Objectives: Despite the increasing incidence of inflammatory bowel diseases (IBD) it may be challenging sometimes to discriminate Crohn’s disease (CD) and ulcerative colitis (UC). Although antibodies to exocrine pancreas (PAB) and Goblet cells (GAB) have been reported to have a low sensitivity and specificity for IBD no study has been performed yet in our country. Our aim was to determine the clinical importance of PAB and GAB in discriminating CD and UC.
Methods: Sera of age- sex matched 130 healthy controls (HC), 102 UC, 63 CD patients followed-up at Istanbul University, Cerrahpafla Medical Faculty weekly IBD outpatient clinic were analysed. PAB and GAB were detected by indirect immunofluorescence assay (IFA).

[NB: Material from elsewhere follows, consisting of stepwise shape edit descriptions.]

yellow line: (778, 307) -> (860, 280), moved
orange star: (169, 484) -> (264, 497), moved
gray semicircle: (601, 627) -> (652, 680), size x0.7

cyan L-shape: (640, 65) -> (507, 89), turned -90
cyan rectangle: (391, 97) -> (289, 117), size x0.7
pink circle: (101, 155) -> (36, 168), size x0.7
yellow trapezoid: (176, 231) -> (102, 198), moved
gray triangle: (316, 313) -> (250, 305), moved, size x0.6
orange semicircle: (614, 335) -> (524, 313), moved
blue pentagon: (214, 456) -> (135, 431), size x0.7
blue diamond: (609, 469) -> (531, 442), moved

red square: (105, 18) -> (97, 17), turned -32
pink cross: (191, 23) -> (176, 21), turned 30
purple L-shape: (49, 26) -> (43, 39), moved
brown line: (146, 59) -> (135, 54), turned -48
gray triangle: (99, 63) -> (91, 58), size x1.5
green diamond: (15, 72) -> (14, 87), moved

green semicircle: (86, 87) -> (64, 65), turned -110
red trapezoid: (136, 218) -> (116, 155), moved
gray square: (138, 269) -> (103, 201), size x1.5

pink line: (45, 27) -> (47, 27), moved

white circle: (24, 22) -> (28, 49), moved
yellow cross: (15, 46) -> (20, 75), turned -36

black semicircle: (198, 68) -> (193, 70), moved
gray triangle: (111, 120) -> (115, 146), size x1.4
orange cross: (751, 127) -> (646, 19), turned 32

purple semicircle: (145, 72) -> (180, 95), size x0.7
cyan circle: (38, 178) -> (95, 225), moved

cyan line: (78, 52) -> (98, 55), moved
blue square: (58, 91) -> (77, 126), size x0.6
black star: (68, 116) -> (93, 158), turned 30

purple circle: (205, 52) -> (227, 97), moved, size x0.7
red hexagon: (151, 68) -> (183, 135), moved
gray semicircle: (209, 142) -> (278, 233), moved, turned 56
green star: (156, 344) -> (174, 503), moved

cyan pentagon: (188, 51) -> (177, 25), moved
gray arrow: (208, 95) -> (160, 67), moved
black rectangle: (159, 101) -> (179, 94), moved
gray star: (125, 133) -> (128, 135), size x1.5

Results: The prevalence of GAB was 22/130 (17%), 27/102 (27%), 8/63 (13%) and the prevalence of PAB was 1/130 (0.8%), 2/102 (2%), 8/63 (13%) in HC, UC, CD patients, respectively. When all groups were compared to each other the prevalence of PAB was significantly higher in CD patients compared to HC (χ2=13.503; p= 0.000), and UC patients (p= 0.007), whereas the prevalence of GAB was significantly higher among UC patients compared to CD patients (χ2=4.420; p= 0.036). No significant difference regarding GAB was observed between UC patients and HC. The prevalence of GAB(+)/PAB(-) profile was 22/130 (17%), 26/102 (25%), 6/63 (10%) in HC, UC, CD patients, respectively. When CD patients were compared to UC patients the sensitivity, and specificity of this profile as a marker of CD was 0.25, and 0.84, respectively. The prevalence of GAB(-)/PAB(+) profile was 1/130 (0.7%), 1/102(1%), 6/63 (10%) in HC, UC, CD patients, respectively. When UC patients were compared to CD patients the sensitivity, and specificity of this profile as a marker of UC was 0.10, and 0.99, respectively. No significant correlations were observed between PAB, and GAB and location, clinical activity, the presence of prior resections, acute phase reactants, age, and sex in CD, and UC patients.
Conclusion: Although the prevalences of GAB and PAB may vary in different IBD subgroups, the low sensitivity of both markers make them an useless tool in discriminating CD and UC.